Demétrio Magnoli . Você acredita em raças?
A Suprema Corte dos EUA estabeleceu, semanas atrás, por estreita maioria, que os direitos dos cidadãos não podem se sujeitar a critérios raciais. Mas as opiniões dos juízes da maioria e da minoria não contestaram o princípio de fundo, de que as pessoas podem ser classificadas pela pertinência a um grupo racial. A exceção apareceu na opinião do juiz Anthony Kennedy, que escreveu: "Quem exatamente é branco e quem é não-branco? Ser forçado a viver sob um rótulo racial oficial é inconsistente com a dignidade dos indivíduos na nossa sociedade."
A nação americana elaborou sua identidade através das lentes do conceito de melting pot: o caldo de componentes diversos, que se misturam mas jamais se fundem. Depois de abolida a escravidão, as leis de segregação reafirmaram a fronteira entre brancos e negros, colocando o problema de definir a raça de cada um. A regra da "gota de sangue única" forneceu a solução: para ser negro, basta um só antepassado negro. Nos EUA, essa experiência histórica converteu a raça num fenômeno natural, como os rios, as montanhas e as estrelas.
O Brasil não produziu leis raciais desde a Abolição, o que nos libertou do problema de associar cada pessoa a um grupo de raça.
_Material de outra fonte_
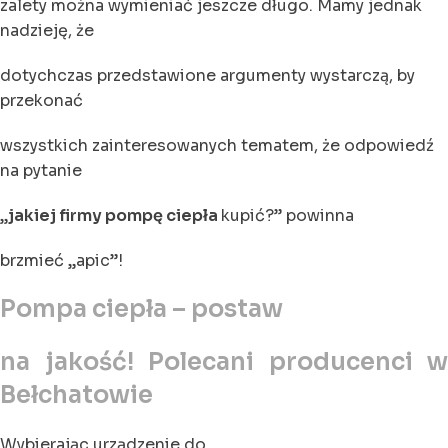
zalety można wymieniać jeszcze długo. Mamy jednak
nadzieję, że
dotychczas przedstawione argumenty wystarczą, by
przekonać
wszystkich zainteresowanych tematem, że odpowiedź
na pytanie
„
jakiej firmy pompę ciepła
kupić?” powinna
brzmieć „apic”!
Pompa ciepła – postaw
na jakość! Polecani producenci w
Bełchatowie
Wybierając urządzenie do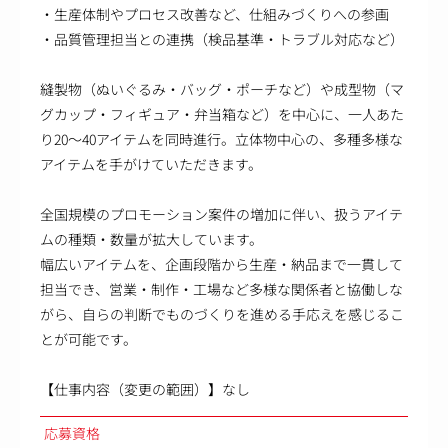
・生産体制やプロセス改善など、仕組みづくりへの参画
・品質管理担当との連携（検品基準・トラブル対応など）
縫製物（ぬいぐるみ・バッグ・ポーチなど）や成型物（マ
グカップ・フィギュア・弁当箱など）を中心に、一人あた
り20～40アイテムを同時進行。立体物中心の、多種多様な
アイテムを手がけていただきます。
全国規模のプロモーション案件の増加に伴い、扱うアイテ
ムの種類・数量が拡大しています。
幅広いアイテムを、企画段階から生産・納品まで一貫して
担当でき、営業・制作・工場など多様な関係者と協働しな
がら、自らの判断でものづくりを進める手応えを感じるこ
とが可能です。
【仕事内容（変更の範囲）】なし
応募資格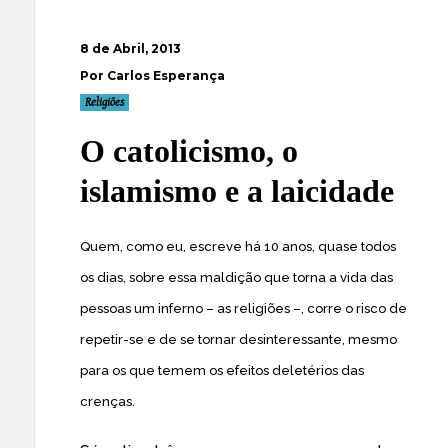
8 de Abril, 2013
Por Carlos Esperança
Religiões
O catolicismo, o
islamismo e a laicidade
Quem, como eu, escreve há 10 anos, quase todos
os dias, sobre essa maldição que torna a vida das
pessoas um inferno – as religiões –, corre o risco de
repetir-se e de se tornar desinteressante, mesmo
para os que temem os efeitos deletérios das
crenças.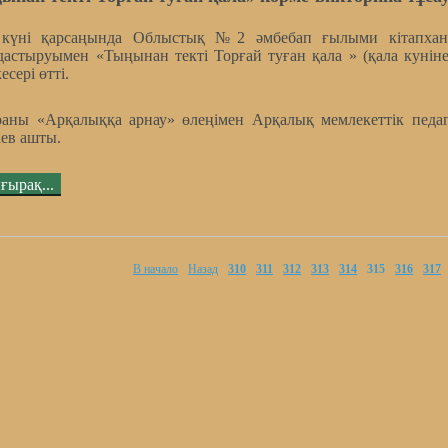
 күні қарсаңында Облыстық №2 әмбебап ғылыми кітапхана
дастыруымен
«Тыңынан текті Торғай туған қала » (қала кунін
есері өтті.
раны «Арқалыққа арнау» өлеңімен Арқалық мемлекеттік педа
ев ашты.
ғырақ...
В начало
Назад
310
311
312
313
314
315
316
317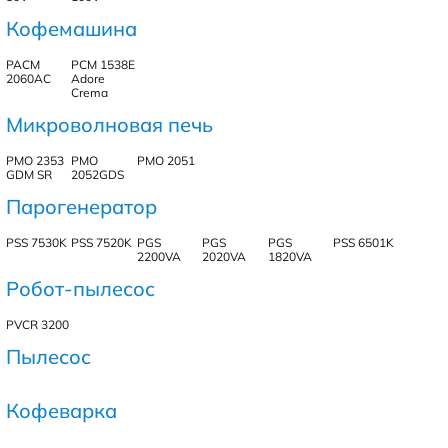
Кофемашина
PACM
PCM 1538E
2060AC
Adore
Crema
Микроволновая печь
PMO 2353
PMO
PMO 2051
GDM SR
2052GDS
Парогенератор
PSS 7530K
PSS 7520K
PGS
PGS
PGS
PSS 6501K
2200VA
2020VA
1820VA
Робот-пылесос
PVCR 3200
Пылесос
Кофеварка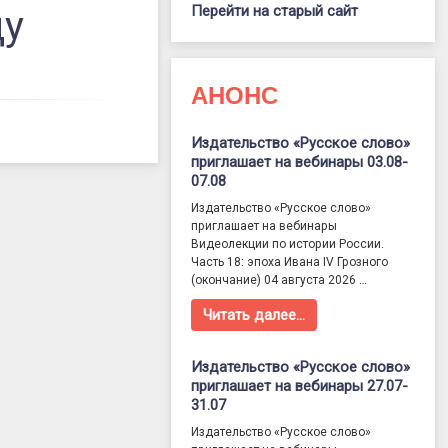
Перейти на старый сайт
ду
АНОНС
Издательство «Русское слово»
приглашает на вебинары 03.08-
07.08
Издательство «Русское слово»
приглашает на вебинары
Видеолекции по истории России.
Часть 18: эпоха Ивана IV Грозного
(окончание) 04 августа 2026 …
Читать далее…
Издательство «Русское слово»
приглашает на вебинары 27.07-
31.07
Издательство «Русское слово»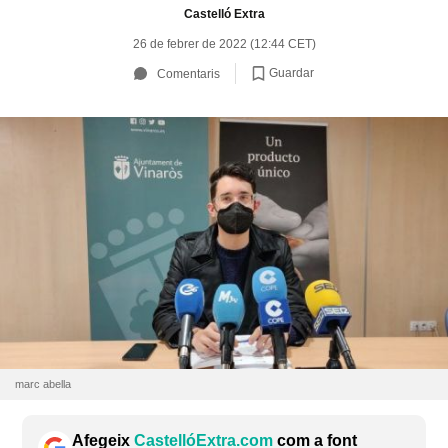
Castelló Extra
26 de febrer de 2022 (12:44 CET)
Guardar
Comentaris
marc abella
Afegeix
CastellóExtra.com
com a font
A identidade nacional foi elaborada em torno do conceito de mestiçagem. Essa experiência coagulou-se na aquarela brasileira, composta por um continuum de cores sem fronteiras nítidas, que se traduz na linguagem do censo pela ambígua categoria dos "pardos". Do ponto de vista científico, o Brasil está certo e os EUA, errados. A investigação genética comprova que a humanidade não se divide em raças.
Duas obras recentes oferecem uma visão dessas investigações de ponta. Em Genes, povos e línguas (Companhia das Letras, 2000), Luigi Cavalli-Sforza, que dirigiu o Projeto da Diversidade do Genoma Humano, delineia uma "geografia gênica", reconstruindo as migrações que difundiram os seres humanos pelo planeta. Em A invenção das raças (Contexto, 2007), Guido Barbujani, um dos mais destacados geneticistas contemporâneos, desmonta o mito das raças e esclarece o sentido do conceito de diversidade humana. Todas as populações atuais da Europa, Ásia, América e Oceania originaram-se dos grupos humanos que deixaram a África recentemente, entre 100 mil e 50 mil anos atrás, e representam subconjuntos do patrimônio genético africano. A diversidade é mais forte na África e diminui em relação direta com o afastamento da África. Somos todos afrodescendentes.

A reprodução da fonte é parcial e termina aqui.